Donald Tsang

Public Eye

PUBLISHED : Wednesday, 03 March, 2010, 12:00am
UPDATED : Wednesday, 03 March, 2010, 12:00am

Is this really returning wealth to the people?

Hong Kong's top taxpayer made HK$182 million last year. With that kind of money Public Eye is guessing he probably can do without a government handout of HK$6,000. But he's going to get it anyway, thanks to our financial secretary. It's John Tsang Chun-wah's way of 'returning wealth' to the people. He's returning wealth to his boss, too. Chief Executive Donald Tsang Yam-kuen, who makes about HK$4.5 million a year, will also get HK$6,000. The financial secretary will put HK$6,000 into his own pocket as well. He probably deserves it for all the hard work he's done spreading the wealth. All of Hong Kong's taxpayers - who are among the wealthiest in our society - will each get a rebate of up to HK$6,000. But if you've lost your job or earn too little to qualify as a taxpayer, you're on your own. Tsang won't be returning any wealth to you. Maybe it's because he can't spare the cash. He needs it to return some wealth to the fellow who paid a world-record HK$439 million for a Conduit Road flat. This tycoon, along with all other homeowners - including those with multimillion-dollar flats - will each get up to HK$6,000 from John Tsang, who waived property rates for a year. But if you're too poor to own a home, Tsang won't be returning any wealth to you. Nor will he be returning it to struggling families not poor enough to qualify for welfare or public housing but not rich enough to survive on their own. So if you belong to what's now being dubbed the 'four no's' category - no job, no property, no public housing and no government welfare - you get nothing from Tsang's 'returning wealth' budget. One called up a radio phone-in show wanting to know why he had been excluded from all this wealth-sharing. Tsang told him to go get a job. Now why didn't the caller think of that himself?

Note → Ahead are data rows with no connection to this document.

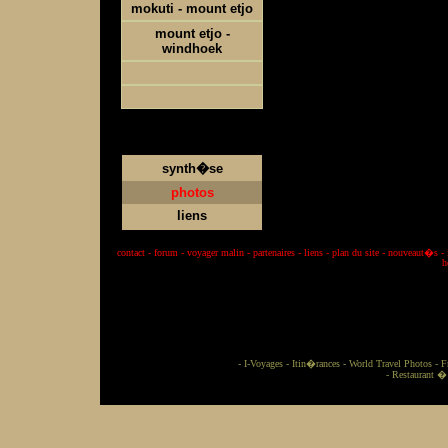
mokuti - mount etjo
mount etjo -
windhoek
synth�se
photos
liens
contact
-
forum
-
voyager malin
-
partenaires
-
liens
-
plan du site
-
nouveaut�s
-
h
-
I-Voyages
-
Itin�rances
-
World Travel Photos
-
F
-
Restaurant �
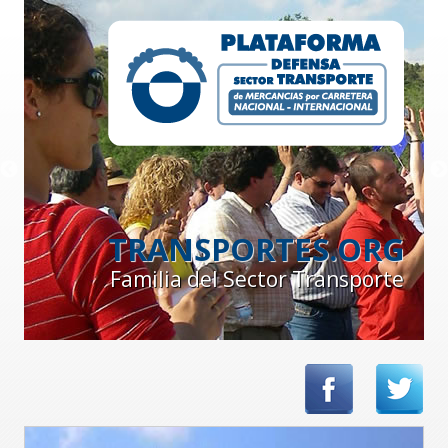
TRANSPORTES.ORG
Familia del Sector Transporte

Angry rich people? That would never do

So why exactly is our financial secretary handing out the public's money to Hong Kong's top taxpayer, and to that guy who splurged HK$439 million on a Mid-Levels flat? If he wants to return wealth to the people shouldn't he return it only to those who have no wealth and not to those who already have bundles of it? Is it so hard for John Tsang to say that if you own, for example, a HK$30 million flat on The Peak or make HK$10 million a year, you don't deserve a handout? Wouldn't the HK$6,000 that'll be going to some tax-paying tycoon be better spent on one of those frail old ladies who collect discarded cardboard boxes for a living? But thinking up and administering a formula that would screen out the rich folk from public handouts might be too taxing for our bureaucrats. It's hard to think when you're being chauffeur-driven to a long lunch. Besides, the rich folk might get mad. We don't want our bureaucrats shaking in their boots, do we?

Collusion rears its ugly head yet again

If for some silly reason you're still not sure whether our leaders care more about the people or the property developers, then this tale might help clear your mind. The government intends to impose a rule which says that if 80 per cent of an old building's owners sell to a developer, the rest must also sell. The developers are thrilled with this rule. Our legislators - elected by the people to speak for the people - are not. They say the rule is tailor-made to benefit the tycoons. Developers can force holdout owners to sell at rock-bottom prices, put up new flats and charge sky-high prices for them. The legislators passed a motion asking the government to scrap the rule. You could say it was the voice of the people. Did our leaders listen? No. They intend to press on with their plan. What's that word we now use when our leaders are in cahoots with big business? Oh yes, collusion.